# WHAT IS BEING ASKED
The result should be every line that contains the word "these", taken from the material.

# EXERCISE MATERIALS

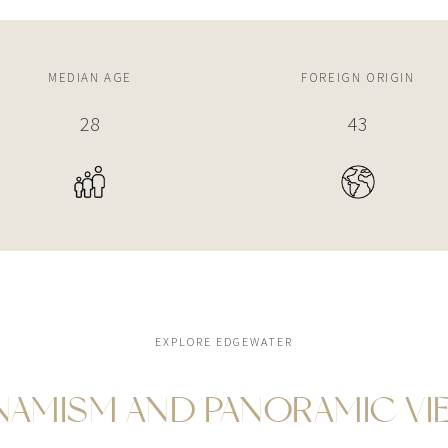
MEDIAN AGE
FOREIGN ORIGIN
34
52%
EXPLORE EDGEWATER
NAMISM AND PANORAMIC VI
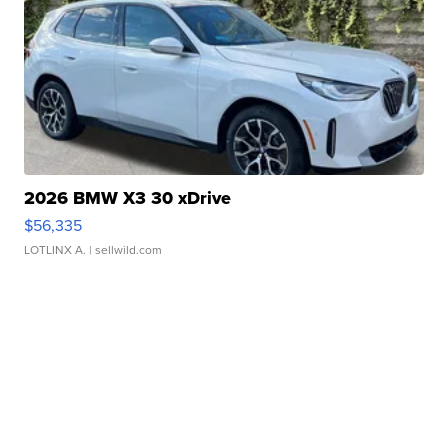
2026 BMW X3 30 xDrive
$56,335
LOTLINX A.
| sellwild.com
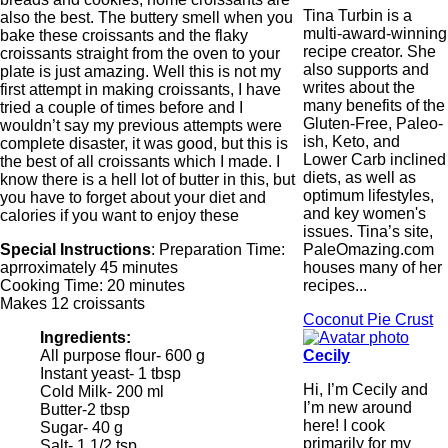
Tina Turbin is a
also the best. The buttery smell when you
multi-award-winning
bake these croissants and the flaky
recipe creator. She
croissants straight from the oven to your
also supports and
plate is just amazing. Well this is not my
writes about the
first attempt in making croissants, I have
many benefits of the
tried a couple of times before and I
Gluten-Free, Paleo-
wouldn’t say my previous attempts were
ish, Keto, and
complete disaster, it was good, but this is
Lower Carb inclined
the best of all croissants which I made. I
diets, as well as
know there is a hell lot of butter in this, but
optimum lifestyles,
you have to forget about your diet and
and key women's
calories if you want to enjoy these
issues. Tina’s site,
PaleOmazing.com
Special Instructions
: Preparation Time:
houses many of her
aprroximately 45 minutes
recipes...
Cooking Time: 20 minutes
Makes 12 croissants
Coconut Pie Crust
Ingredients:
Cecily
All purpose flour- 600 g
Instant yeast- 1 tbsp
Hi, I’m Cecily and
Cold Milk- 200 ml
I’m new around
Butter-2 tbsp
here! I cook
Sugar- 40 g
primarily for my
Salt- 1 1/2 tsp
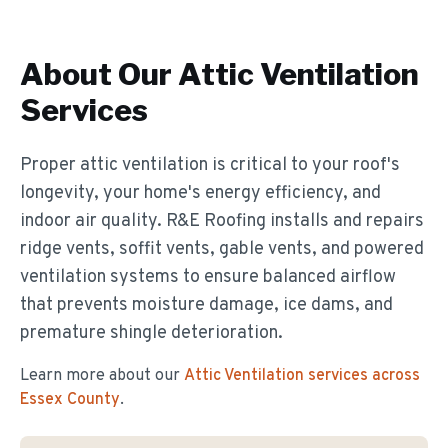
About Our
Attic Ventilation
Services
Proper attic ventilation is critical to your roof's
longevity, your home's energy efficiency, and
indoor air quality. R&E Roofing installs and repairs
ridge vents, soffit vents, gable vents, and powered
ventilation systems to ensure balanced airflow
that prevents moisture damage, ice dams, and
premature shingle deterioration.
Learn more about our
Attic Ventilation
services across
Essex County
.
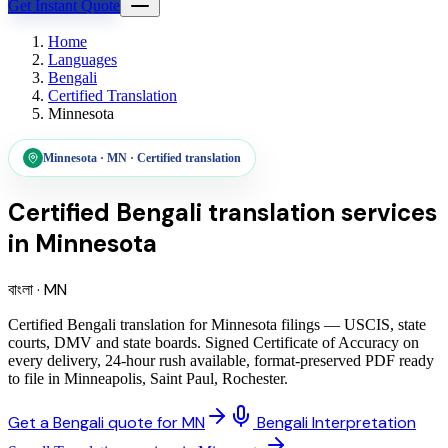
Get Instant Quote
Home
Languages
Bengali
Certified Translation
Minnesota
Minnesota
·
MN
·
Certified translation
Certified Bengali translation services
in
Minnesota
বাংলা
·
MN
Certified Bengali translation for Minnesota filings — USCIS, state
courts, DMV and state boards. Signed Certificate of Accuracy on
every delivery, 24-hour rush available, format-preserved PDF ready
to file in Minneapolis, Saint Paul, Rochester.
Get a Bengali quote for MN
Bengali Interpretation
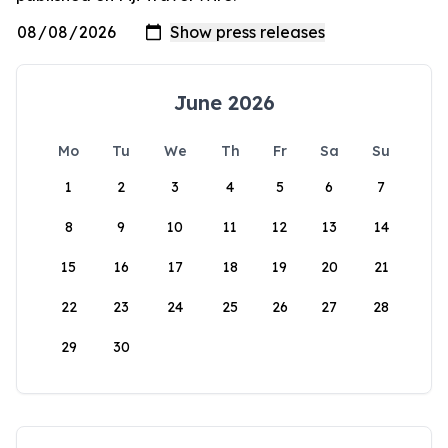
June 2026
Mo
Tu
We
Th
Fr
Sa
Su
1
2
3
4
5
6
7
8
9
10
11
12
13
14
15
16
17
18
19
20
21
22
23
24
25
26
27
28
29
30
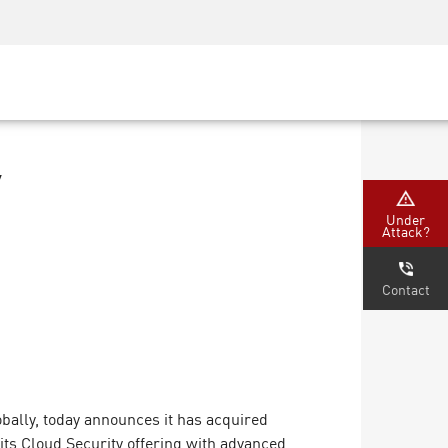
Security Awareness
CISO Training
Secure Academy
y
Under
Attack?
Contact
bally, today announces it has acquired
its Cloud Security offering with advanced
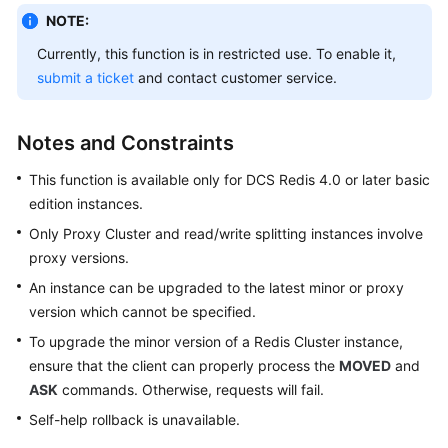
Started
NOTE:
User
Currently, this function is in restricted use. To enable it,
Guide
submit a ticket
and contact customer service.
Process
Notes and Constraints
of
Using
This function is available only for DCS Redis 4.0 or later basic
DCS
edition instances.
Using
Only Proxy Cluster and read/write splitting instances involve
IAM
proxy versions.
to
An instance can be upgraded to the latest minor or proxy
Grant
version which cannot be specified.
Access
To upgrade the minor version of a Redis Cluster instance,
to
DCS
ensure that the client can properly process the
MOVED
and
ASK
commands. Otherwise, requests will fail.
Buying
Self-help rollback is unavailable.
a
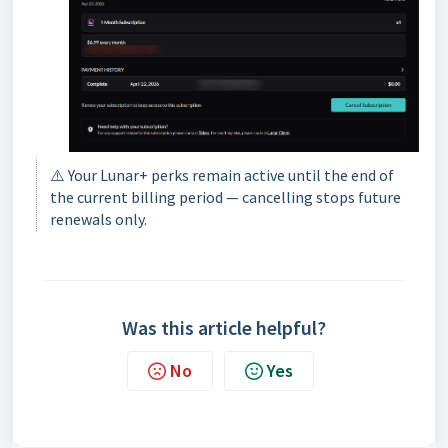
⚠️ Your Lunar+ perks remain active until the end of
the current billing period — cancelling stops future
renewals only.
Was this article helpful?
No
Yes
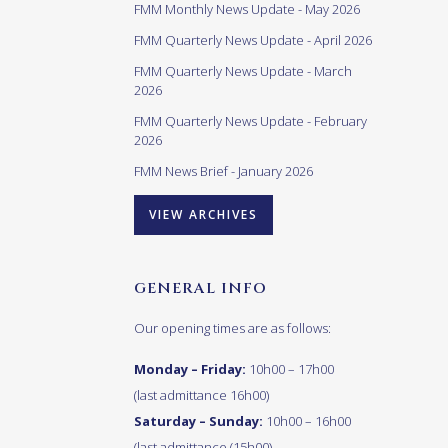
FMM Monthly News Update - May 2026
FMM Quarterly News Update - April 2026
FMM Quarterly News Update - March
2026
FMM Quarterly News Update - February
2026
FMM News Brief - January 2026
VIEW ARCHIVES
GENERAL INFO
Our opening times are as follows:
Monday – Friday:
10h00 – 17h00
(last admittance 16h00)
Saturday – Sunday:
10h00 – 16h00
(last admittance (15h00)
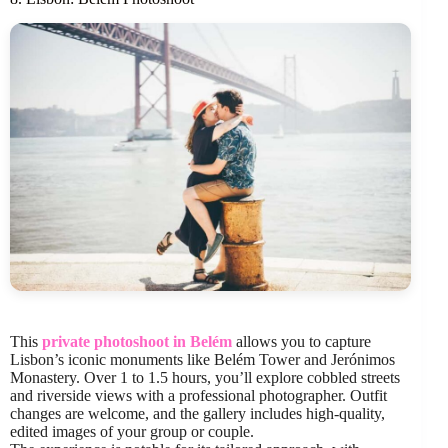
This
private photoshoot in Belém
allows you to capture
Lisbon’s iconic monuments like Belém Tower and Jerónimos
Monastery. Over 1 to 1.5 hours, you’ll explore cobbled streets
and riverside views with a professional photographer. Outfit
changes are welcome, and the gallery includes high-quality,
edited images of your group or couple.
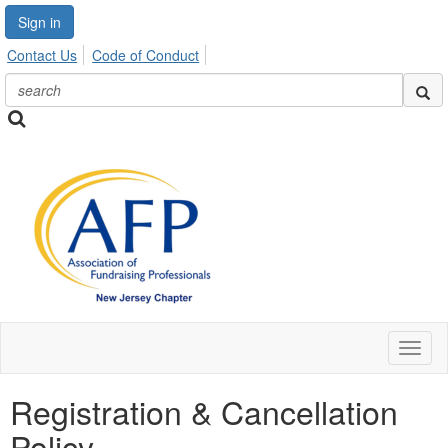
Sign in
Contact Us
Code of Conduct
Toggl
naviga
Registration & Cancellation
Policy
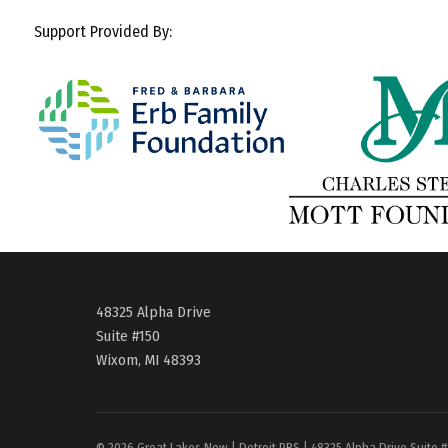
Support Provided By:
48325 Alpha Drive
Suite #150
Wixom, MI 48393
© 2026 Great Lakes Now | Detroit PBS | 48325 Alpha Drive Suite 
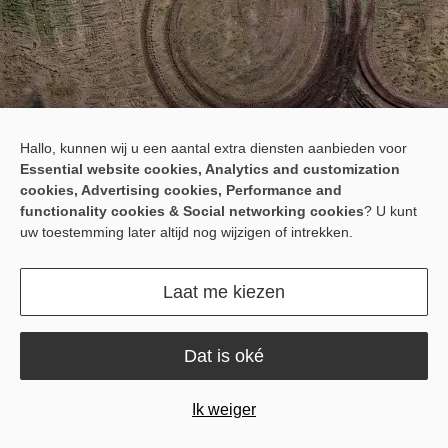
Hallo, kunnen wij u een aantal extra diensten aanbieden voor
Path Assist for Your
Essential website cookies, Analytics and customization
Implements
cookies, Advertising cookies, Performance and
functionality cookies & Social networking cookies
? U kunt
The IGS200 is a precision implement guidance system for towed
uw toestemming later altijd nog wijzigen of intrekken.
or single-point-hitch implements. It integrates smoothly with the
tractor’s autosteering system to automatically correct implement
Laat me kiezen
position, reducing drift, swaying, overlaps, and omissions.
Dat is oké
Ik weiger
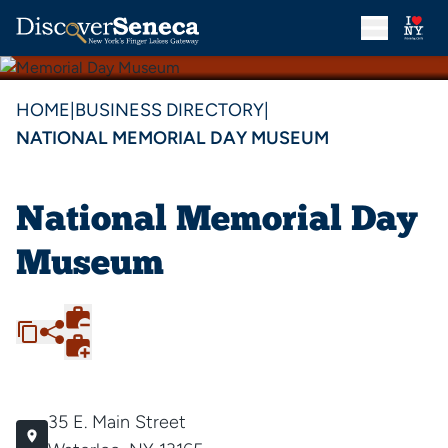
HOME
|
BUSINESS DIRECTORY
|
NATIONAL MEMORIAL DAY MUSEUM
National Memorial Day
Museum
35 E. Main Street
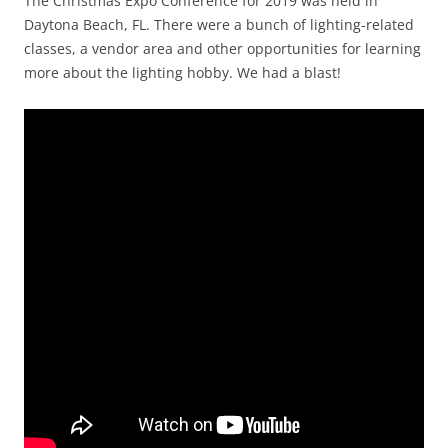
The Christmas Expo Conference for 2019 was held in
Daytona Beach, FL. There were a bunch of lighting-related
classes, a vendor area and other opportunities for learning
more about the lighting hobby. We had a blast!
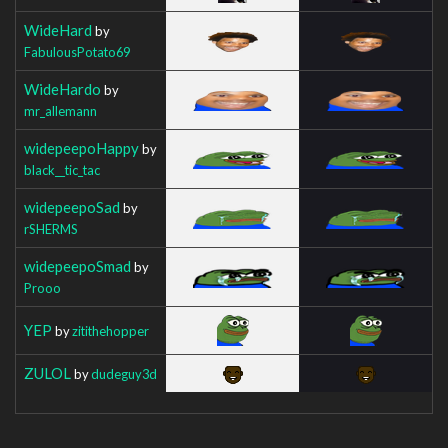
WideHard
by
FabulousPotato69
WideHardo
by
mr_allemann
widepeepoHappy
by
black__tic_tac
widepeepoSad
by
rSHERMS
widepeepoSmad
by
Prooo
YEP
by
zitithehopper
ZULOL
by
dudeguy3d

# OUTPUT
bake these croissants and the flaky
calories if you want to enjoy these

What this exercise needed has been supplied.